Noi non siamo professionisti, né credenti, tantomeno ricchi... ma se ci piace crederlo siamo liberi di farlo, finché il sonno non ci viene disturbato dalla verità.

16 febbraio 2012

13 febbraio 2012

Brazilian zen

"Chi mi conosce lo sa", diceva Gioele Dix imitando Alberto Tomba... chi mi sta vicino sa che le mie ambizioni della vita sono ben lontante dall' essere il successo e il denaro.
Così, in una di quelle sere in cui le condizioni meteo ti "invitano" al divano, sono rimasto colpito da un reportage di una famosa trasmissione brasiliana, Globo Reporter, che parlava di una piccola località nello stato di Goiania, Alto Paraiso, dove moltissime persone provenienti da tutto il mondo si ritrovano per rinfrancare corpo e anima.
Attraversata dal 14° parallelo, come l' incredibile Machu Picchu, e ricchissima di giacimenti di quarzo, sembra che in questa località degli altopiani del Brasile centrale si respiri un' atmosfera magica, di un' elevazione umana e cosmica differente.
State tranquilli, non mi sono dato alle droghe pesanti e nemmeno ad una nuova religione di tendenza, ho sempre creduto che il cosmo abbia un' influenza su di noi (esseri viventi in generale).
Ricchissima di incantevoli scorci naturalistici, Alto Paraiso sembra essere una Glanstonbury sudamericana, meta di coloro che ricercano nella natura equilibrio e pace interiore.
Nel reportage, si parlava anche della profezia dei maya relativa all' imminente fine del mondo, e di come, più probabilmente, sarà il passaggio ad una nuova era evolutiva... e di questi tempi noi italiani ci stiamo allenando.

08 febbraio 2012

Batti in aria le mani e poi falle vibrar...

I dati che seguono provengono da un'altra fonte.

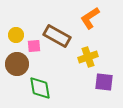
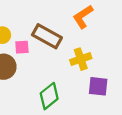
green diamond: (40, 88) -> (49, 96), moved, turned 60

Ogni popolo con una certa personalità ha un biglietto da visita universalmente riconosciuto, un bagaglio culturale che lo distingue ovunque vada e che attesta, al 100%, la sua appartenenza ad una determinata tribù.
Noi italiani, che abbiamo una storia immemorabile alle spalle, abbiamo molti punti fermi che ci distinguono al mondo là fuori, tra i quali: il cibo (dalla pizza alla pasta), la mafia, le auto sportive, il modo di vestire, il naso grande (eh già... io mica lo sapevo prima) ed altri ancora... ma la cosa secondo me più importante e distinguibile che ci caratterizza è il gesticolare, questa coreografia costante ed instancabile a supporto delle parole e dei sentimenti che vogliamo esprimere.
Non mi ritengo un "gesticolatore", però sembra che le persone notino questa mia innata maestranza nell' espressione... diciamo... "manuale".
Un detto molto famoso da queste parti dice che gli italiani sarebbero giunti in Brasile nemmeno con le navi, ma semplicemente parlando... mia suocera me l' avrà detto almeno una decina di volte.
Nella scuola di lingue dove lavoro siamo una quindicina di professori, la maggioranza dei quali insegna inglese, poi veniamo noi di italiano, spagnolo, francese e tedesco, ed è un ambiente che posso definire multiculturale, molti di noi sono stranieri o hanno vissuto in giro per il mondo... insomma, un ambiente molto stimolante.
Tra i miei alunni ho una ragazza che, oltre a studiare italiano, studia inglese con un collega irlandese, Adam, un ragazzo che vive qui da circa 6 mesi e con la classica "aplomb" inglese, anche lui con caratteristiche distinguibili a km di distanza.
Dicevo... questa alunna che studia con noi ci prende in giro entrambi per i modi esattamente opposti di comunicare... io quando parlo cambio varie volte il tono di voce e insieme gesticolo, e dall' altro lato Adam, il quale mantiene lo stesso tono per tutta la lezione, appoggia le mani sulla cattedra e le rimuove solo a fine lezione... insomma, sembriamo una barzelletta.
Mi ha incuriosito molto questo argomento, ed ho prestato attenzione a questa nostra italica caratteristica, ho trovato libri (tipo "come parlare italiano senza conoscerne una parola"), barzellette e addirittura applicazione per Iphone che evidenziano questa nostra curiosa qualità.
Penso che questa "mania" di muovere le mani faccia davvero parte della nostra cultura, ma in modo meno diffuso di un tempo, non siamo più così esasperati nei gesti... insomma... non siamo così differenti ai brasiliani, per esempio... come dire... beh insomma... dovrei gesticolare per farvelo capire!